In a message dated 11/15/2002 1:41:29 PM Eastern Standard Time, [log in to unmask] writes:
> From: Carrol Cox
> > While most wars are pretty outrageous in one way or another, that war
> > was one of the stupidest ever fought. Almost the only "leaders" who kept
> > their honor even minimally were the Irish revolutionaries, the Debsian
> > socialists & the wobblies in the U.S., Rosa Luxemburg & Karl Liebknecht
> > in Germany, Bertrand Russell in England, & the Bolsheviks in
> > Russia.
> A remarkably mixed bunch, I would say. And I'm not sure how the Irish
> revolutionaries kept their honour in the bargain. Pacifism? They were simply
> delighted when the war broke out, since they thought an Irish uprising had
> greater chances of succeeding. They were slightly mistaken about that, of
> It's only recently that Ireland has started considering the tragic
> involvement of many Irish people in the conflict. Before that, the war was
> rather a blind spot in Irish history - or a continental side show for
> Britons while the real thing was happening in the Post
> [log in to unmask]
I don't know, Raphael. If you don't object to giving props to the Bolsheviks and Rosa Luxumberg, it's hard to see your objection to doing the same for the Irish revolutionaries.
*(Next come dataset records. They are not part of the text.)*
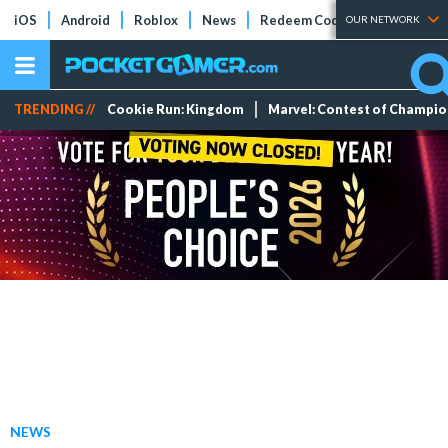
iOS
Android
Roblox
News
Redeem Codes
Tier Lists
OUR NETWORK
TRENDING //
Cookie Run: Kingdom
Marvel: Contest of Champi
NEWS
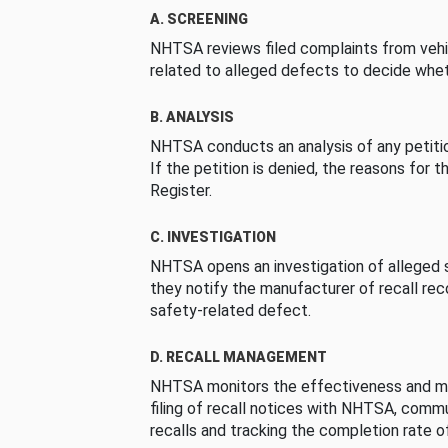
A. SCREENING
NHTSA reviews filed complaints from vehi
related to alleged defects to decide whet
B. ANALYSIS
NHTSA conducts an analysis of any petition
If the petition is denied, the reasons for t
Register.
C. INVESTIGATION
NHTSA opens an investigation of alleged s
they notify the manufacturer of recall re
safety-related defect.
D. RECALL MANAGEMENT
NHTSA monitors the effectiveness and ma
filing of recall notices with NHTSA, comm
recalls and tracking the completion rate of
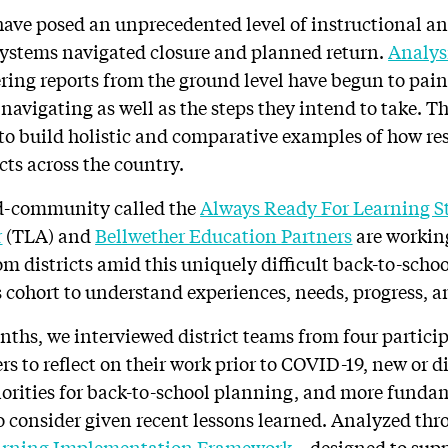
have posed an unprecedented level of instructional a
systems navigated closure and planned return.
Analys
ing reports from the ground level have begun to paint
avigating as well as the steps they intend to take. Th
 to build holistic and comparative examples of how r
icts across the country.
d-community called the
Always Ready For Learning
S
r
(TLA) and
Bellwether
Education Partners
are working
m districts amid this uniquely difficult back-to-schoo
s cohort to understand experiences, needs, progress, a
nths, we interviewed district teams from four partici
ers to reflect on their work prior to COVID-19, new or 
iorities for back-to-school planning, and more fund
 consider given recent lessons learned. Analyzed thro
arning Implementation Framework
– designed to supp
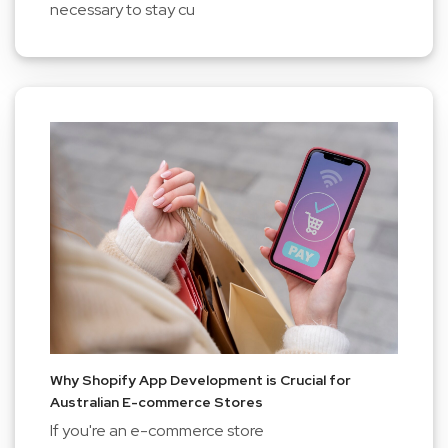
necessary to stay cu
Why Shopify App Development is Crucial for
Australian E-commerce Stores
If you're an e-commerce store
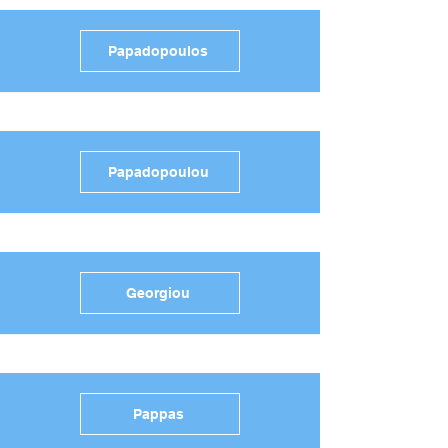
Papadopoulos
Papadopoulou
Georgiou
Pappas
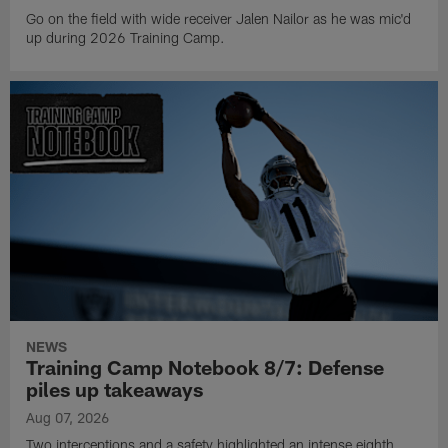
Go on the field with wide receiver Jalen Nailor as he was mic'd
up during 2026 Training Camp.
NEWS
Training Camp Notebook 8/7: Defense
piles up takeaways
Aug 07, 2026
Two interceptions and a safety highlighted an intense eighth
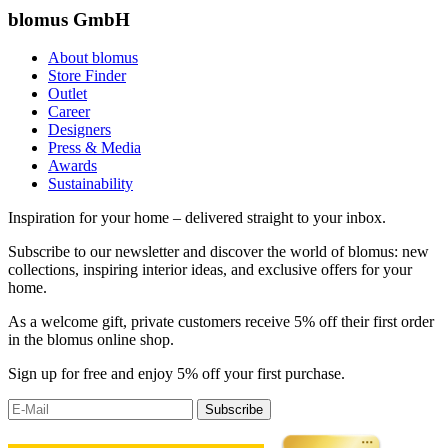
blomus GmbH
About blomus
Store Finder
Outlet
Career
Designers
Press & Media
Awards
Sustainability
Inspiration for your home – delivered straight to your inbox.
Subscribe to our newsletter and discover the world of blomus: new
collections, inspiring interior ideas, and exclusive offers for your
home.
As a welcome gift, private customers receive 5% off their first order
in the blomus online shop.
Sign up for free and enjoy 5% off your first purchase.
Subscribe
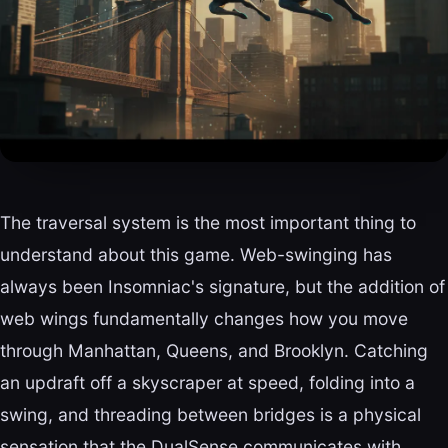
The traversal system is the most important thing to
understand about this game. Web-swinging has
always been Insomniac's signature, but the addition of
web wings fundamentally changes how you move
through Manhattan, Queens, and Brooklyn. Catching
an updraft off a skyscraper at speed, folding into a
swing, and threading between bridges is a physical
sensation that the DualSense communicates with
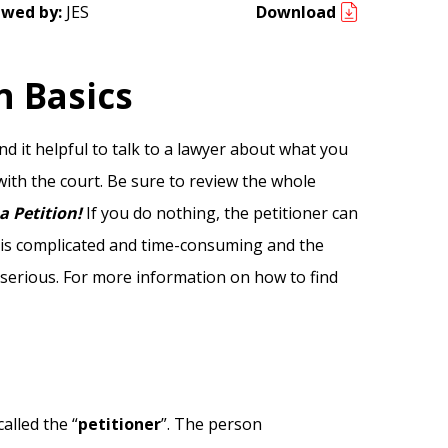
ewed by:
JES
Download
n Basics
d it helpful to talk to a lawyer about what you
 with the court. Be sure to review the whole
a Petition!
If you do nothing, the petitioner can
t is complicated and time-consuming and the
 serious. For more information on how to find
alled the “
petitioner
”. The person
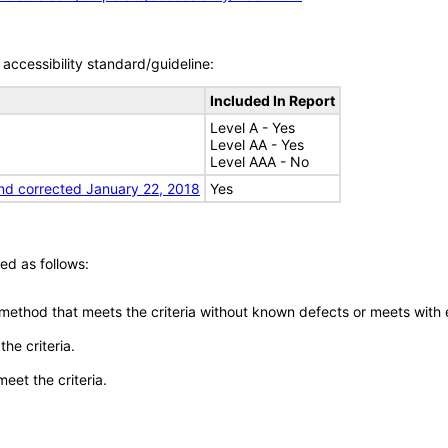
accessibility standard/guideline:
Included In Report
Level A - Yes
Level AA - Yes
Level AAA - No
nd corrected January 22, 2018
Yes
ed as follows:
 method that meets the criteria without known defects or meets with eq
he criteria.
meet the criteria.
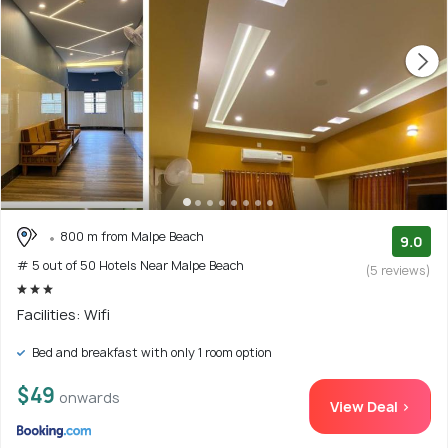
800 m from Malpe Beach
9.0
# 5 out of 50 Hotels Near Malpe Beach
(5 reviews)
Facilities: Wifi
Bed and breakfast with only 1 room option
$49
onwards
View Deal >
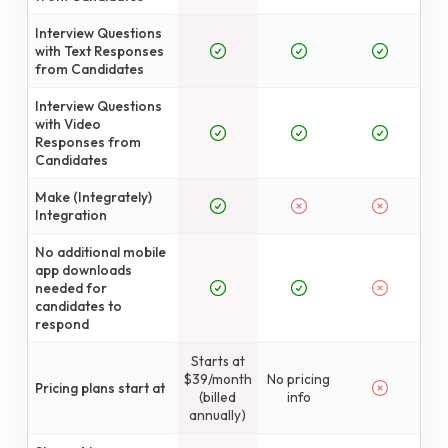
Interview Questions
with Text Responses
from Candidates
Interview Questions
with Video
Responses from
Candidates
Make (Integrately)
Integration
No additional mobile
app downloads
needed for
candidates to
respond
Starts at
$39/month
No pricing
Pricing plans start at
(billed
info
annually)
I don't think it is hard, if one is of a mindset that permits it, to see what Carro's point was in this regard. (Apologies all around if I get it wrong.) As I see it, it was not to praise the IR's for their pacifism -- they started a military uprising (howevery ineptly), so that could hardly be it. Rather, the "honor" was in taking a stand against a powerful entity that they considered oppressive, under circumstances where their chances for success (in any conventional sense) or survival were extremely dim. Presumably, they did so because they believed in a cause, like the Bolshies and Rosa. Whether or not one agrees with any of them or any of their causes, bold action in difficult circustances based on principle seems a fair formula for honor.
In this regard, I would say the list of leaders who kept their honor in WWI should include Pilsudski (whose memoires I've started reading based on Eliot's reference to them in the early 30's.) I do not know enough about his post-war record to comment on that, but his conduct during WWI and the war with the Soviets that immediately followed appears honorable.